A Fist Full of Vanity

#Vanity I #BSMHB #BeStillMyHeartBlog I www.BeStillMyHeartBlog.wordpress.com

I’ve come to discover that every person’s chemo experience, as well as cancer experience is singular.  It is an experience all of one’s own.  There may be a multitude of guidebooks and/or instructions on what to do when going through chemo, but the anthology of chemo is merely individual based.  After all, it is called “practicing medicine”. 

Tonight was the first time in quite some time that I felt a sense of shock.  Much like my ignorance to my pre-cancer diagnosis symptoms, I have continued on the same path with my post-cancer diagnosis, to feel immune and exempt from the standard woes of chemotherapy and the side effects it escorts.  Undoubtedly, I have endured a number of side effects, some that are considered rare and some that are painstakingly obvious.  My collection of derivative symptoms have contained a myriad of unusual things, such as my heart troubles, but the one thing I have been able to avoid is hair loss. Typically those who are not familiar with the various chemo cocktails and the individual based potions that it consists of, find hair loss to be synonymous with cancer and the chemo effect.  On the contrary, not every chemo cocktail constitutes the loss of hair, but may include the thinning of hair, or nothing at all.  Within my particular chemo treatment, hair loss is particularly uncommon; however thinning has a heeded warning.  Being that I have not had either, up to this point, I have considered myself to be very fortunate in that regard.  I’ve always reckoned that by not “looking” sick, has enabled me to live without an exterior appearance that I am battling cancer.  An ignorant thought, yes, but nonetheless it helped me to blend with the “normal” people and feel more like them.

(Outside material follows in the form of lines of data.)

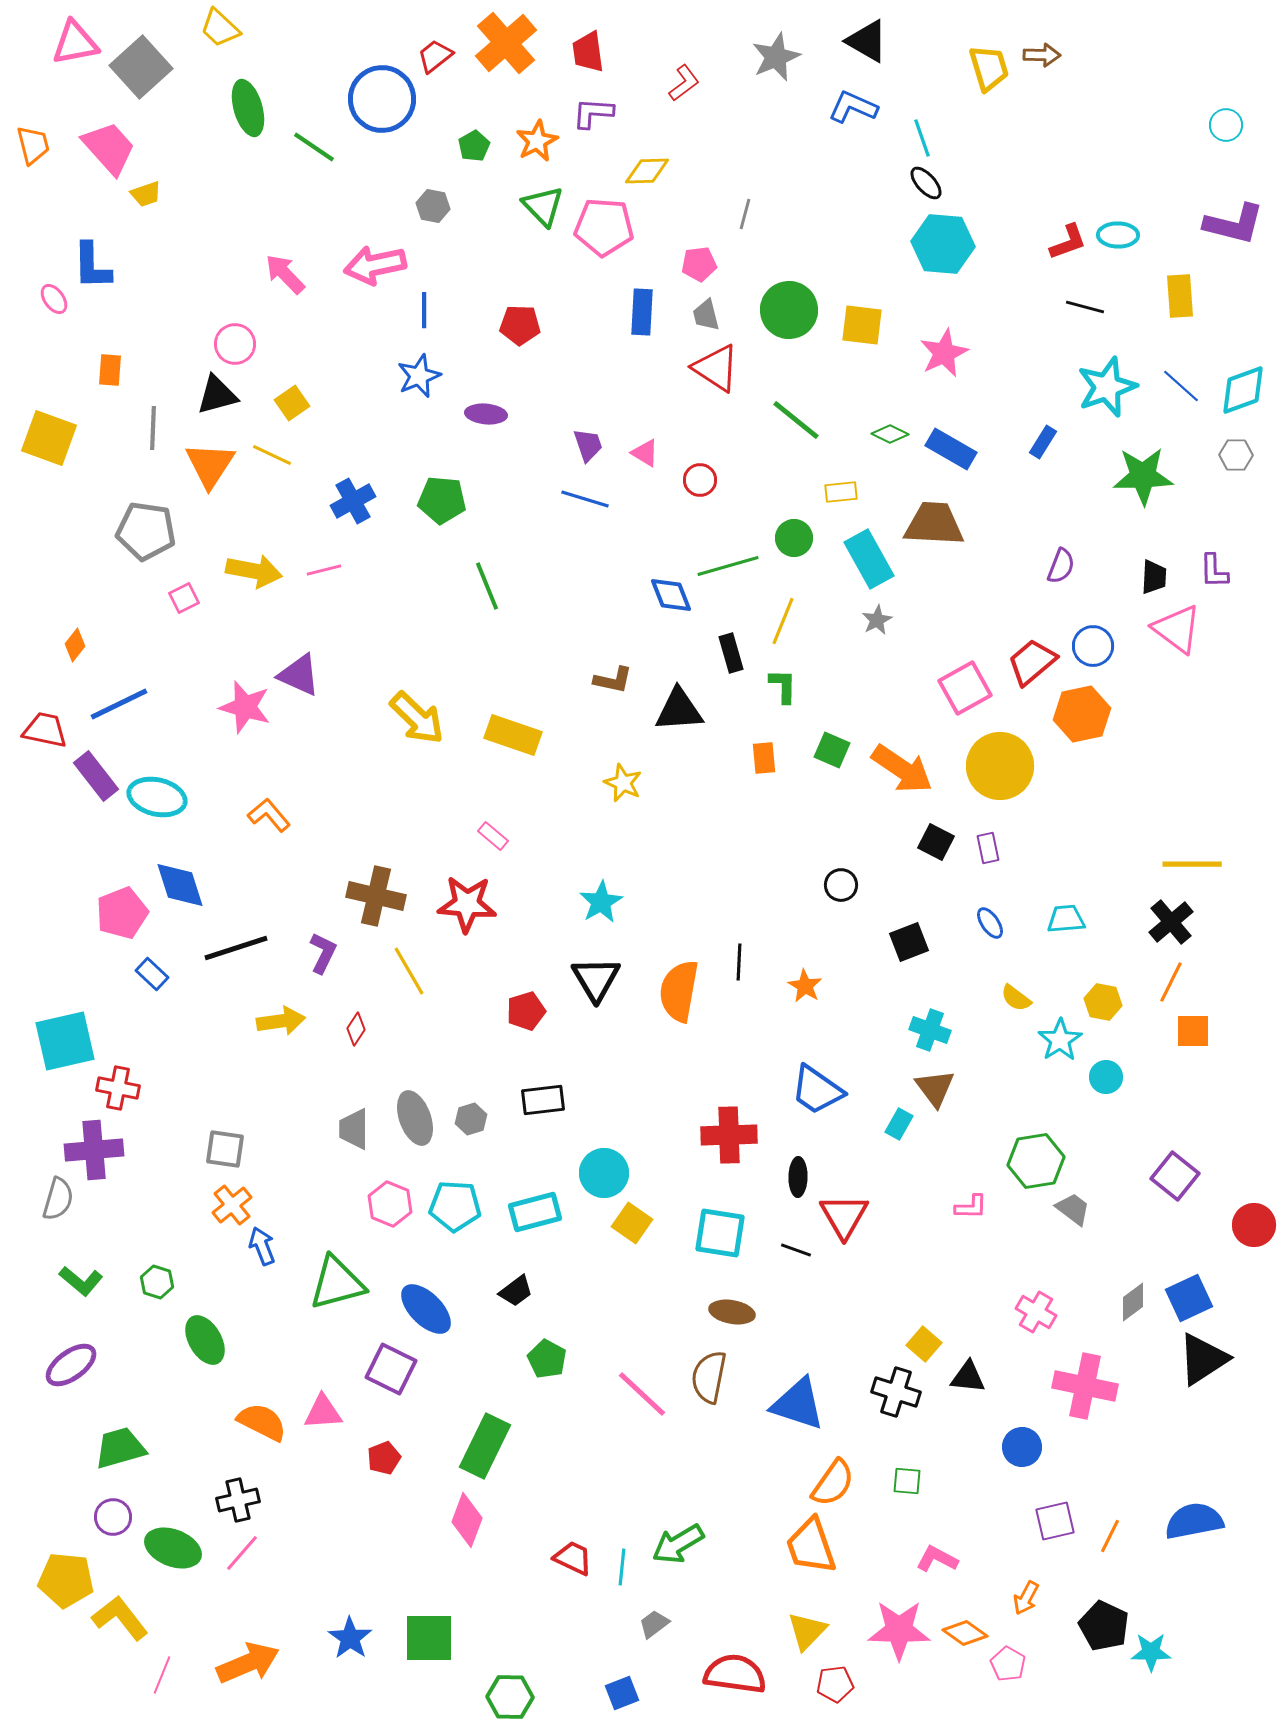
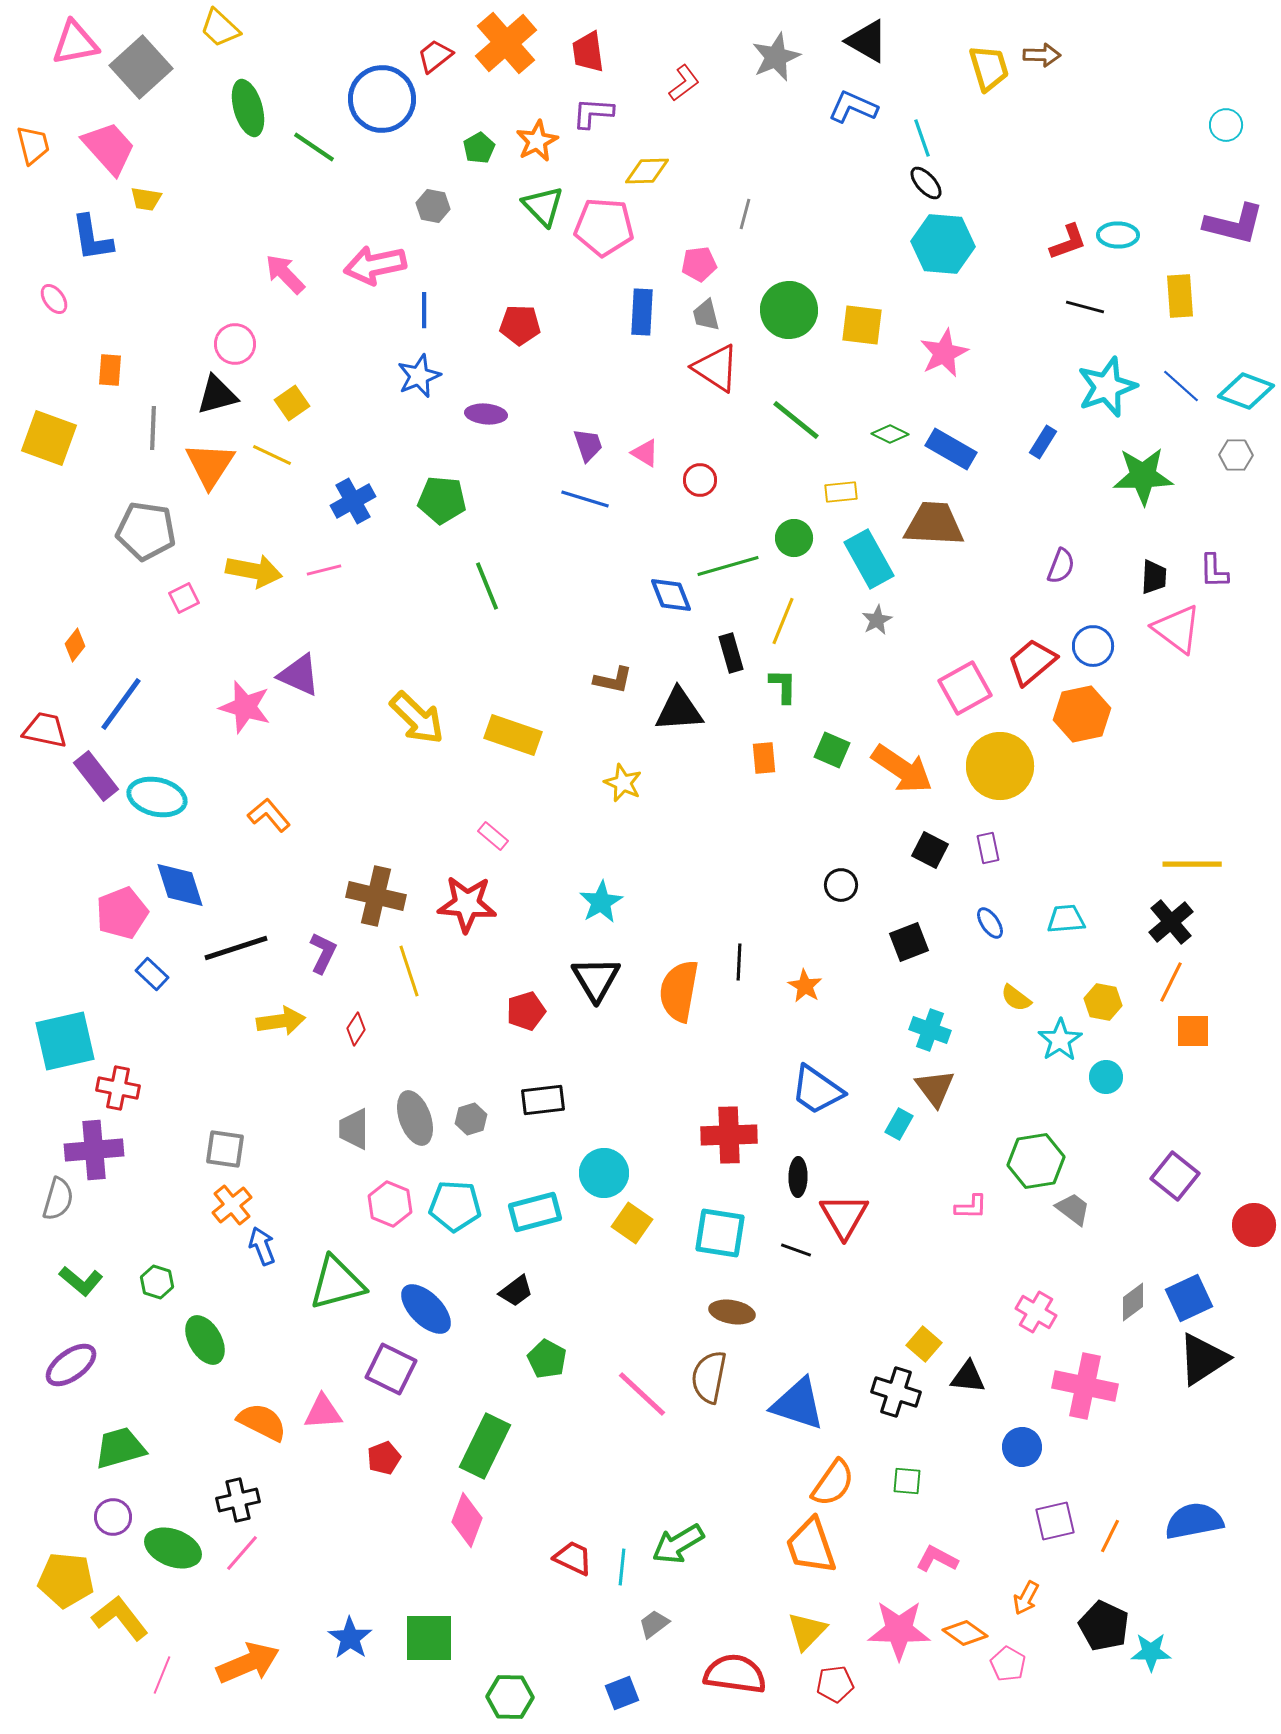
green pentagon at (474, 146): moved 5 px right, 2 px down
yellow trapezoid at (146, 194): moved 5 px down; rotated 28 degrees clockwise
blue L-shape at (92, 266): moved 28 px up; rotated 8 degrees counterclockwise
cyan diamond at (1243, 390): moved 3 px right, 1 px down; rotated 40 degrees clockwise
blue line at (119, 704): moved 2 px right; rotated 28 degrees counterclockwise
black square at (936, 842): moved 6 px left, 8 px down
yellow line at (409, 971): rotated 12 degrees clockwise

Taking queues from the expert’s advice has not been my strong suit thus far.  In preparation for the Holiday Season, full of soirees and celebrations, I reasoned that giving my hair a bit of a refresher was necessary.  The drab, drowned out brown needed some vivacity.  Against the instructions from my Doctor’s, I decided to do a DIY hair color at home.  Sounds simple enough, right?  Wrong!   Bestowed upon my obliviousness to the professional cautioning, vanity prevailed.

As I opened the cheap box of L’Oreal hair color, it represented liveliness to my lackluster hair and a refresher that was long overdue.  I mixed the hair dye and shook it as though I was making a mixed drink; a professional bartender in the works.  The Dark Chocolate Brown began to soak in and I could feel the freshness of my hair convening its revival.

Soon after, it was time to hit the shower and rinse the dye away in preparation for the newness.  With the water rinsing rapidly, I was gently rubbing my head to assist the water to extract the colorant.  As I brought my hand away from my head, I was alarmed to see a fist full of hair.  I continued to touch my head in shock.  “This can’t be happening, I am not supposed to loose my hair”, I said to myself as I freaked.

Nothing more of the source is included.